Top of Record extracts
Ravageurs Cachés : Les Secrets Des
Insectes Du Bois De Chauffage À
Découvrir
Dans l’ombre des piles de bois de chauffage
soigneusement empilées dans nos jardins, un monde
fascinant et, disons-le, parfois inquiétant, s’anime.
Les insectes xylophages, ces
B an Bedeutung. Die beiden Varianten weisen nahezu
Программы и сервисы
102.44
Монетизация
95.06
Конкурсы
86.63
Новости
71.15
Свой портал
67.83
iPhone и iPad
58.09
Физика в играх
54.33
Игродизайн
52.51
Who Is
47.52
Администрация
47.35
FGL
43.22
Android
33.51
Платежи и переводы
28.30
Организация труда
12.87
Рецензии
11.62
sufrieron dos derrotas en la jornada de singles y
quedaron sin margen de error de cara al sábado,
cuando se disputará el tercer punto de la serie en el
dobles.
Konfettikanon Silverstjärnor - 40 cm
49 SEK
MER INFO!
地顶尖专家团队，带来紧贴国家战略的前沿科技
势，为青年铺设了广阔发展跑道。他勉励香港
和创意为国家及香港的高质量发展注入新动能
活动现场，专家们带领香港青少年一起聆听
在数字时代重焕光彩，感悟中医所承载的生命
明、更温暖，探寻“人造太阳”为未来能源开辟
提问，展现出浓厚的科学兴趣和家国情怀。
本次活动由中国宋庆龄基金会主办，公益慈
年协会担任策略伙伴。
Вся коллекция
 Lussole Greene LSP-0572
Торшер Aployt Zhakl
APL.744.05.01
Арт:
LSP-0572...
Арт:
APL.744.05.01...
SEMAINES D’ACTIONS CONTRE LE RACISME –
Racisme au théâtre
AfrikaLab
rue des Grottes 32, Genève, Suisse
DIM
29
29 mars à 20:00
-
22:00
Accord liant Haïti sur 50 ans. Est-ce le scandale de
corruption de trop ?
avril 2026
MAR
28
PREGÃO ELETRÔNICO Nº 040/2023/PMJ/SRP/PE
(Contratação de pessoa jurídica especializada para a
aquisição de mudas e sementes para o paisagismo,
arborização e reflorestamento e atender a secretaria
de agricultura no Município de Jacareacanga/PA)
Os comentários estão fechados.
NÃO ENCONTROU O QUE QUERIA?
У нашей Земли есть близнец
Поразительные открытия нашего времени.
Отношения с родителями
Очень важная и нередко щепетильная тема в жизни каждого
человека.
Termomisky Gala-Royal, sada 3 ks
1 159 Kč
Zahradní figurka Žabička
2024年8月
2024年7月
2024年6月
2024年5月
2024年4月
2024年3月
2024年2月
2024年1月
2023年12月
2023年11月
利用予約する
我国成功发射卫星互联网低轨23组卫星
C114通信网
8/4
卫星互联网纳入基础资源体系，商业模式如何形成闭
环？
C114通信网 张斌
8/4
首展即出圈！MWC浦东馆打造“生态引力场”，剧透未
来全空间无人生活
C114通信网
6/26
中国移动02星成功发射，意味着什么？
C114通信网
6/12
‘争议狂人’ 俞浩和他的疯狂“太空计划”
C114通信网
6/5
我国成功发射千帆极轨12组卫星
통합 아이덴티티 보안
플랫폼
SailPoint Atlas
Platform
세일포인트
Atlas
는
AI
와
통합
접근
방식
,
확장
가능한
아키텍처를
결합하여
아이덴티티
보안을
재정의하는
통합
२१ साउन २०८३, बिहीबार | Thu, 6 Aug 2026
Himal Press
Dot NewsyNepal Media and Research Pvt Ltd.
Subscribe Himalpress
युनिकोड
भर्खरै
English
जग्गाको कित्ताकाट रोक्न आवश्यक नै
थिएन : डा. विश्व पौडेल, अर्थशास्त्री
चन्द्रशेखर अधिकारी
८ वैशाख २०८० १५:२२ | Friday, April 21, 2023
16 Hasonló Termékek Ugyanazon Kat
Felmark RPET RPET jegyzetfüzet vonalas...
Bottom of Record extracts
- [Work instructions]
Print each line of the data exactly as it was written.

- [Problem solution]
Ravageurs Cachés : Les Secrets Des
Insectes Du Bois De Chauffage À
Découvrir
Dans l’ombre des piles de bois de chauffage
soigneusement empilées dans nos jardins, un monde
fascinant et, disons-le, parfois inquiétant, s’anime.
Les insectes xylophages, ces
B an Bedeutung. Die beiden Varianten weisen nahezu
Программы и сервисы
102.44
Монетизация
95.06
Конкурсы
86.63
Новости
71.15
Свой портал
67.83
iPhone и iPad
58.09
Физика в играх
54.33
Игродизайн
52.51
Who Is
47.52
Администрация
47.35
FGL
43.22
Android
33.51
Платежи и переводы
28.30
Организация труда
12.87
Рецензии
11.62
sufrieron dos derrotas en la jornada de singles y
quedaron sin margen de error de cara al sábado,
cuando se disputará el tercer punto de la serie en el
dobles.
Konfettikanon Silverstjärnor - 40 cm
49 SEK
MER INFO!
地顶尖专家团队，带来紧贴国家战略的前沿科技
势，为青年铺设了广阔发展跑道。他勉励香港
和创意为国家及香港的高质量发展注入新动能
活动现场，专家们带领香港青少年一起聆听
在数字时代重焕光彩，感悟中医所承载的生命
明、更温暖，探寻“人造太阳”为未来能源开辟
提问，展现出浓厚的科学兴趣和家国情怀。
本次活动由中国宋庆龄基金会主办，公益慈
年协会担任策略伙伴。
Вся коллекция
 Lussole Greene LSP-0572
Торшер Aployt Zhakl
APL.744.05.01
Арт:
LSP-0572...
Арт:
APL.744.05.01...
SEMAINES D’ACTIONS CONTRE LE RACISME –
Racisme au théâtre
AfrikaLab
rue des Grottes 32, Genève, Suisse
DIM
29
29 mars à 20:00
-
22:00
Accord liant Haïti sur 50 ans. Est-ce le scandale de
corruption de trop ?
avril 2026
MAR
28
PREGÃO ELETRÔNICO Nº 040/2023/PMJ/SRP/PE
(Contratação de pessoa jurídica especializada para a
aquisição de mudas e sementes para o paisagismo,
arborização e reflorestamento e atender a secretaria
de agricultura no Município de Jacareacanga/PA)
Os comentários estão fechados.
NÃO ENCONTROU O QUE QUERIA?
У нашей Земли есть близнец
Поразительные открытия нашего времени.
Отношения с родителями
Очень важная и нередко щепетильная тема в жизни каждого
человека.
Termomisky Gala-Royal, sada 3 ks
1 159 Kč
Zahradní figurka Žabička
2024年8月
2024年7月
2024年6月
2024年5月
2024年4月
2024年3月
2024年2月
2024年1月
2023年12月
2023年11月
利用予約する
我国成功发射卫星互联网低轨23组卫星
C114通信网
8/4
卫星互联网纳入基础资源体系，商业模式如何形成闭
环？
C114通信网 张斌
8/4
首展即出圈！MWC浦东馆打造“生态引力场”，剧透未
来全空间无人生活
C114通信网
6/26
中国移动02星成功发射，意味着什么？
C114通信网
6/12
‘争议狂人’ 俞浩和他的疯狂“太空计划”
C114通信网
6/5
我国成功发射千帆极轨12组卫星
통합 아이덴티티 보안
플랫폼
SailPoint Atlas
Platform
세일포인트
Atlas
는
AI
와
통합
접근
방식
,
확장
가능한
아키텍처를
결합하여
아이덴티티
보안을
재정의하는
통합
२१ साउन २०८३, बिहीबार | Thu, 6 Aug 2026
Himal Press
Dot NewsyNepal Media and Research Pvt Ltd.
Subscribe Himalpress
युनिकोड
भर्खरै
English
जग्गाको कित्ताकाट रोक्न आवश्यक नै
थिएन : डा. विश्व पौडेल, अर्थशास्त्री
चन्द्रशेखर अधिकारी
८ वैशाख २०८० १५:२२ | Friday, April 21, 2023
16 Hasonló Termékek Ugyanazon Kat
Felmark RPET RPET jegyzetfüzet vonalas...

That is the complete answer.